155. Jestem złym blogerem.
Jestem złym blogerem. Po pierwsze, nie czuję się blogerem. Nie śledzę wyników konkursów na bloga roku. Nie biorę udziału w żadnych konkursach. Piszę za rzadko. Za rzadko. Nie chcę zarobić na pisaniu bloga. Nie umieszczam reklam z prawej strony na belce, ani na dole. Z lewej też nie.
Nie chcę Ci niczego sprzedać. Nie chcę, abyś kliknęła gdziekolwiek. Nie umieszczam wyskakujących okienek z promocjami czegoś tam. Nie chcę Cię namówić na spotkanie, randkę, rozmowę o tym jak mogę Ci pomóc. Nie mogę Ci pomóc. Nie chcę Ci wcisnąć swojej książki. Piszę, bo lubię, a głównym wyznacznikiem mojej efektywności jest dostępny czas. Mam go ostatnio mało. Powód głównie jeden: studia Executive MBA, które zabierają mi większość czasu. Do tego praca, rodzina, takie tam.
Zatem same kiepskie wiadomości. Jest jednak i dobra. Nawet wyśmienita. Do grona autorów bloga dołącza mój serdeczny przyjaciel z pracy, Marek Hyla. Marek jest autorem dwóch książek, licznych artykułów i raportów, poświęconych e-learningowi i rozwojowi w miejscu pracy i nie tylko. Jestem pewien, że blog zyskuje niniejszym duży zastrzyk pozytywnej energii i wartościowych treści. Pierwszy wpis Marka – za chwilę. Aha.
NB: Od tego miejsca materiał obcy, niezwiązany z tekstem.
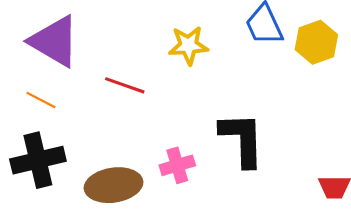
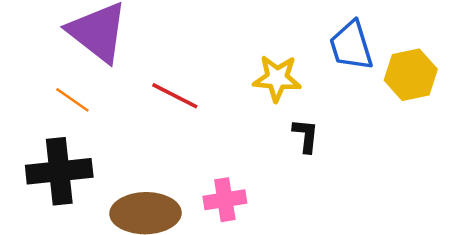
yellow star: (188, 45) -> (277, 78), moved
black L-shape: (242, 139) -> (306, 136), moved, size x0.5

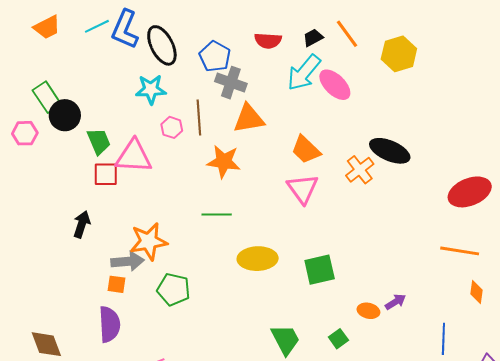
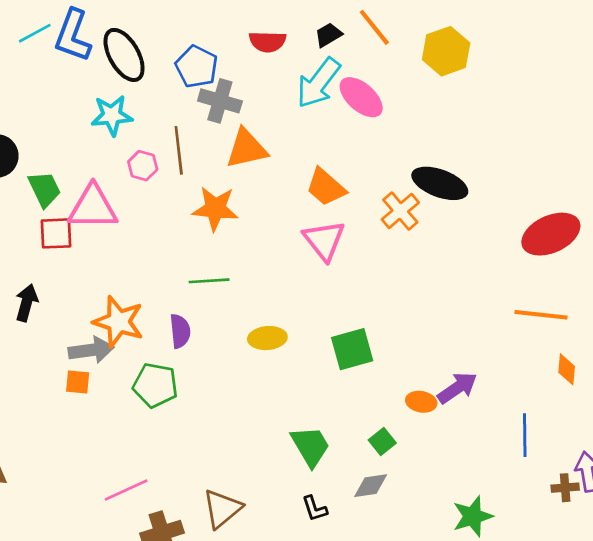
orange star: (149, 241) -> (118, 322), turned 30
yellow ellipse: (258, 259) -> (267, 338), size x0.7
purple arrow: (395, 302) -> (457, 388), size x1.4
purple semicircle: (109, 324) -> (180, 331), moved, size x0.7

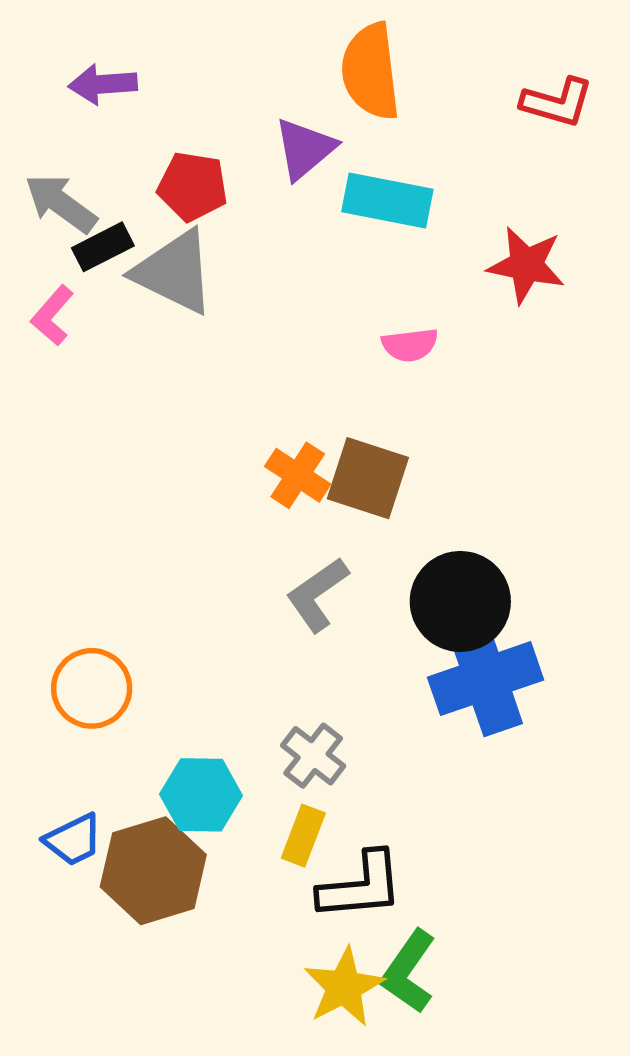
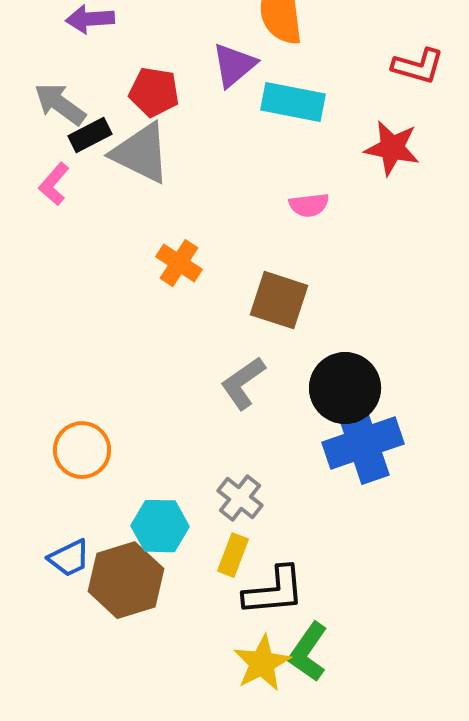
red L-shape: (557, 102) -> (418, 66), moved
orange cross: (298, 475) -> (179, 263), moved

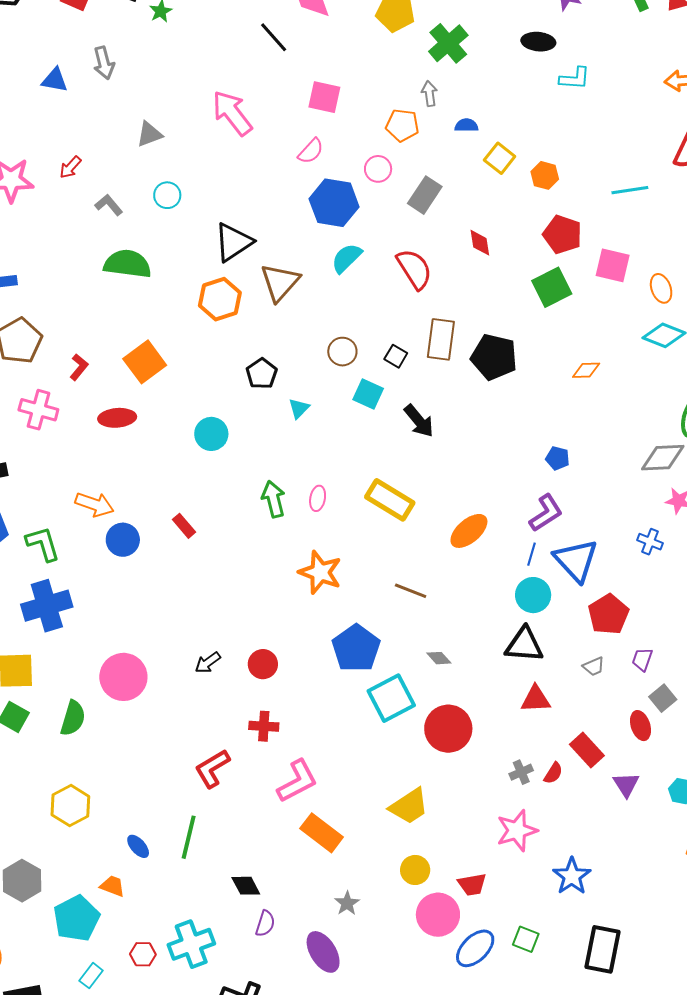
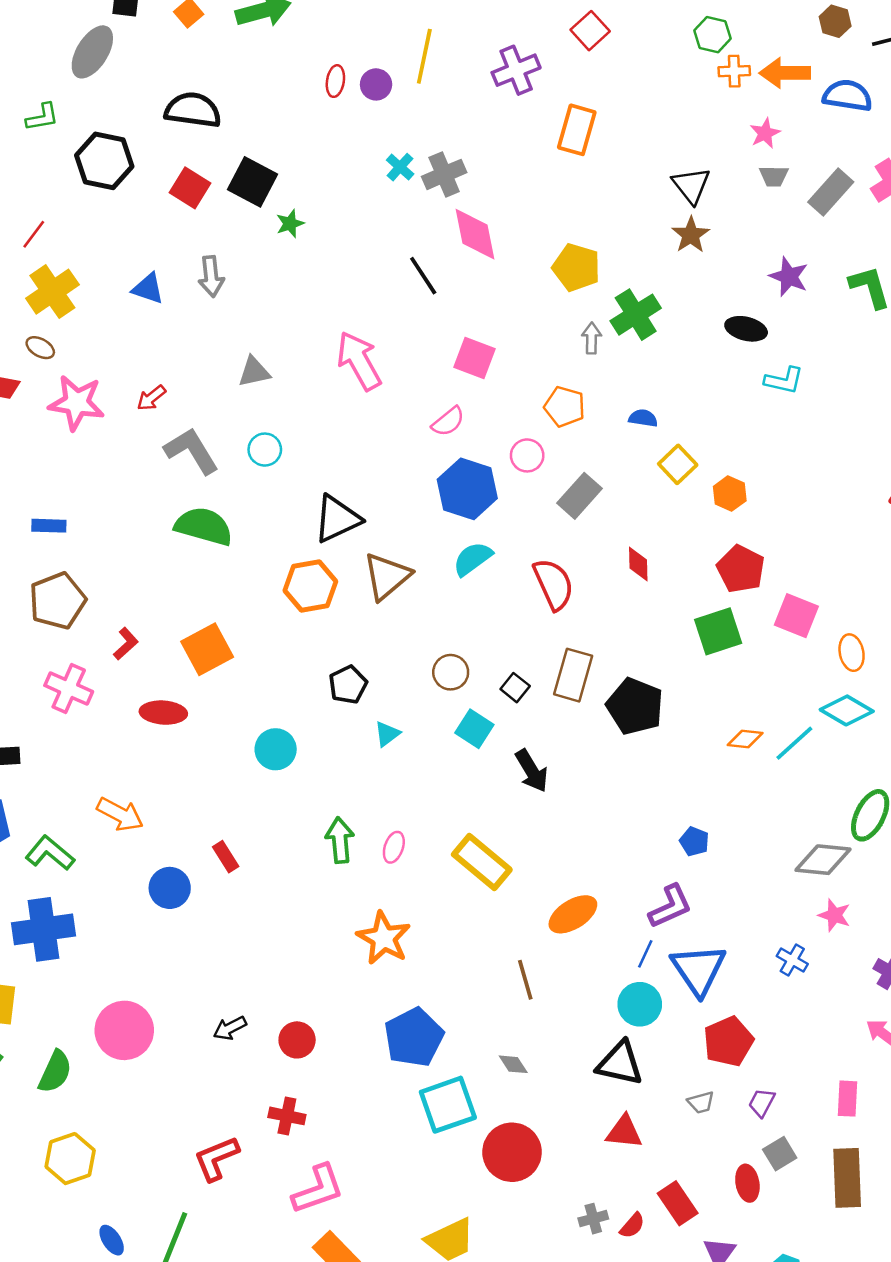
gray arrow: (429, 94) -> (592, 338), moved
cyan line: (630, 190) -> (794, 743), moved, turned -42
gray L-shape: (109, 205) -> (192, 451), size x1.6
blue circle: (123, 540) -> (170, 888), moved
green L-shape: (43, 544) -> (50, 853), turned -42
brown line: (411, 591) -> (525, 980), moved, turned 44
yellow hexagon: (70, 806) -> (70, 1159), moved

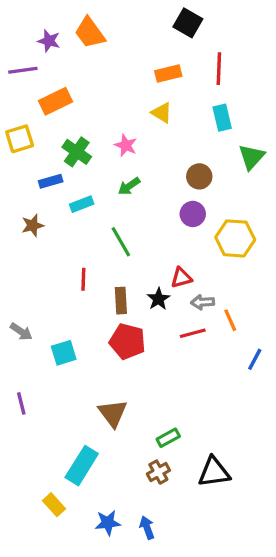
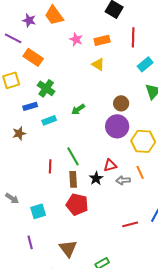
purple line: (23, 70) -> (13, 38), turned 36
orange rectangle: (56, 101) -> (33, 57), turned 60
cyan rectangle: (222, 118) -> (145, 64), moved, turned 63
pink star: (126, 145) -> (76, 39), moved
purple circle: (193, 214) -> (117, 126), size x1.5
green line: (121, 242) -> (73, 156), moved
orange line: (230, 320) -> (140, 172), moved
red line: (193, 333) -> (130, 224), moved
purple line: (21, 403) -> (30, 242), moved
Marek też prawdopodobnie nie chce Ci nic sprzedać. Ani pomóc… ;)
Brakuje jeszcze „Halo, jestem blogerem i mi się należy” tzn. połączenia bloga z facebookiem i załatwiania tam prywatnych spraw, jak np. zepsuł mi się aparat(która firma mi go kupi), nieatrakcyjna oferta na telewizję cyfrową itp. ;)
Może jednak znajdziesz czas aby odpowiedzieć na pytanie, które się ostatnio zrodziło w mojej głowie. Zacząłem czytam książkę http://www.amazon.com/Intern-Nation-Nothing-Economy-ebook/dp/B009NC99SU/ i przypomniało mi się jak jakieś 2 lata temu byłem na dniu otwartym w jednej z najbardziej zyskownych firm w Polsce. Dyrektor HR przedstawiając program praktyk wakacyjnych zaznaczył, że szukają tylko najlepszych, po czym dodał, że praktyki ? są bezpłatne. No i teraz moje pytanie, czy firma ta wierzyła, że na bezpłatne praktyki(mogą się o nie ubiegać tylko osoby niemuszące się utrzymywać, co już ogranicza potencjalne grono), kiedy około połowa konkurencyjnych firm oferuje praktyki płatne, faktycznie znajdą najlepszych? A może to poszukiwanie najlepszych było tylko frazesem? A może jest to też żerowanie na desperacji niektórych studentów, podsycanych przez media donoszące o coraz większym bezrobociu wśród młodych?
Czy firmy oferujące darmowe praktyki nie liczą się z faktem bycia negatywnie odbieranymi przez studentów? Bo jak dla mnie darmowe praktyki są trochę komunikatem „Twoja praca nie jest dla nas nic warta”.
Dzięki Michał i za możliwość bycia w tak zacnym gronie i za Twoje miłe słowa.
Sprzedawać, faktycznie, przez bloga nic nie będę – chyba, że różne idee i przemyślenia. A jeśli chodzi o pomoc – to tą zawsze chętnie służę… Taki już jestem…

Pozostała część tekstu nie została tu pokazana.